Analysis for Team Devon shows productivity in six local authority areas is at least as low as Cornwall and therefore should be eligible for the same level of investment from the Government’s planned UK Shared Prosperity Fund which will replace EU funding from April 2022.
In the Budget the Government promised that Shared Prosperity Fund contributions for Cornwall would “at a minimum match the size of EU Funds” but no guarantees have been given for Devon, Plymouth and Torbay.
Team Devon research shows that low productivity in East Devon, Mid Devon, Teignbridge, Torbay, Torridge and West Devon is at least as bad as Cornwall, and the population of the six Devon areas is 612,000, more than the population of Cornwall. Whilst relatively better than Cornwall, productivity in Plymouth, North Devon and South Hams is significantly below the UK average and all areas are struggling with skills shortages and low wages.
If Government simply guaranteed Devon’s local authority areas UKSPF contributions to at least match what they would have received from the EU, they would share around £83.5 million, £11.52 per head, for jobs, skills and business support spread over six years up until 2028. But Team Devon says that if the Government treated Devon the same as Cornwall, that investment would rise to £540 million, £80.19 per head, for the lowest productivity areas and up to £1.13 billion, £155.86 per head, for the whole of Devon, Plymouth and Torbay.
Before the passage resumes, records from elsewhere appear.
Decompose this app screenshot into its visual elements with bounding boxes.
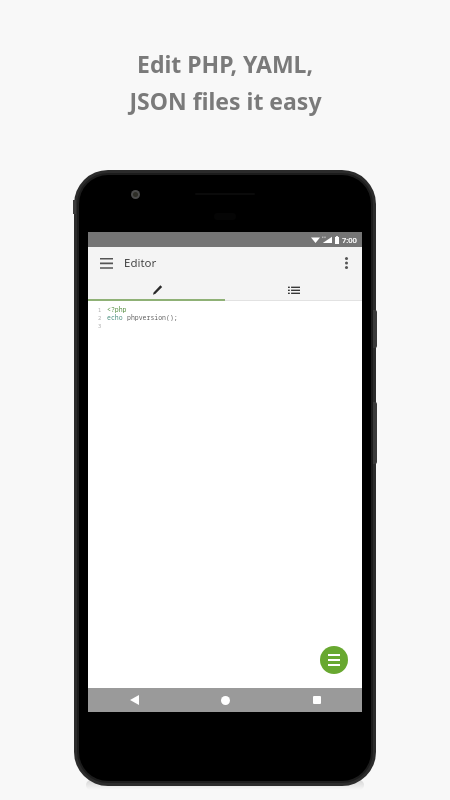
button[interactable]: Open navigation menu	[95, 252, 117, 274]
staticText: 3	[98, 322, 102, 329]
button[interactable]: Back	[88, 688, 180, 712]
staticText: Editor	[124, 255, 157, 271]
staticText: 7:00	[342, 235, 357, 245]
staticText: phpversion();	[127, 313, 178, 321]
staticText: 2	[98, 314, 102, 321]
staticText: Edit PHP, YAML,	[137, 48, 313, 79]
button[interactable]: Editor actions menu	[320, 646, 348, 674]
staticText: 1	[98, 306, 102, 313]
button[interactable]: Recent apps	[271, 688, 362, 712]
staticText: JSON files it easy	[129, 85, 322, 116]
button[interactable]: Home	[180, 688, 271, 712]
button[interactable]: Editor tab	[88, 279, 225, 301]
button[interactable]: Files list tab	[225, 279, 362, 301]
staticText: echo	[107, 313, 127, 321]
staticText: <?php	[107, 305, 127, 313]
button[interactable]: More options	[335, 252, 357, 274]
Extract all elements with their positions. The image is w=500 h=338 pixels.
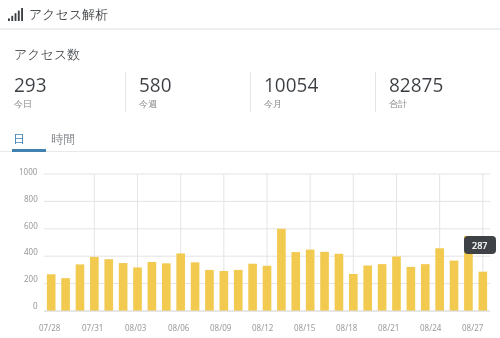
staticText: 800 (24, 193, 38, 204)
staticText: 07/28 (39, 322, 61, 333)
staticText: 08/18 (336, 322, 358, 333)
staticText: 合計 (389, 98, 407, 109)
staticText: 293 (14, 72, 47, 98)
staticText: 08/24 (420, 322, 442, 333)
staticText: アクセス数 (14, 46, 81, 62)
staticText: 08/27 (462, 322, 484, 333)
staticText: 580 (139, 72, 172, 98)
staticText: 08/21 (378, 322, 400, 333)
button[interactable]: Access analytics (0, 0, 500, 28)
staticText: アクセス解析 (29, 6, 109, 22)
staticText: 08/12 (252, 322, 274, 333)
staticText: 82875 (389, 72, 444, 98)
button[interactable]: 時間 (38, 126, 88, 151)
button[interactable]: 287 (464, 236, 496, 254)
staticText: 1000 (19, 166, 38, 177)
button[interactable]: 日 (0, 126, 38, 151)
staticText: 日 (13, 131, 25, 146)
staticText: 07/31 (82, 322, 104, 333)
staticText: 08/06 (168, 322, 190, 333)
staticText: 今日 (14, 98, 32, 109)
staticText: 287 (472, 239, 488, 251)
staticText: 08/03 (125, 322, 147, 333)
staticText: 今月 (264, 98, 282, 109)
staticText: 08/15 (294, 322, 316, 333)
staticText: 0 (33, 300, 38, 311)
staticText: 08/09 (210, 322, 232, 333)
staticText: 600 (24, 220, 38, 231)
staticText: 400 (24, 246, 38, 257)
staticText: 今週 (139, 98, 157, 109)
staticText: 10054 (264, 72, 319, 98)
other: Access analytics (8, 8, 23, 21)
staticText: 200 (24, 273, 38, 284)
staticText: 時間 (51, 131, 75, 146)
Team Devon is urging the Government to avoid the mistakes of the old EU funding system and ensure UKSPF is targeted to help these productivity “cold spots”.
Councillor Rufus Gilbert, Cabinet Member for Economic Recovery and Skills, said:
“We have no quarrel with Cornwall, Cornwall’s challenges are very similar to those faced by Devon. We simply ask Government to treat the people and businesses of Devon fairly and to put right an injustice which has starved our economy of vital funding.
“For many years Devon, Plymouth and Torbay have missed out on hundreds of millions of pounds of vital economic support because the EU wrapped up the whole of Devon, poorer areas with better off ones such as Exeter which frankly gave a totally false image of Devon’s economy.
“Nor should anyone assume that Exeter, so long the driving force in the Devon economy, is fine as it is. It is vital that Exeter is supported to enhance the city economy, the quality of life and the environment, and helped to drive up productivity across the rest of the county.”
Councillor David Worden, Chair of the Devon Districts Forum, said: “Team Devon’s research nails the myth that the severe economic and social challenges facing the South West Peninsula begin and end at the Tamar.
“In reality, the economic and social conditions in Cornwall and Devon are strikingly similar whether that be housing, skills shortages, low wages or productivity. If the Government’s Levelling Up policy is going to succeed it has to apply Shared Prosperity funding fairly whatever side of the Tamar you live and work. To do otherwise, risks creating an economic cliff-edge between our two counties.”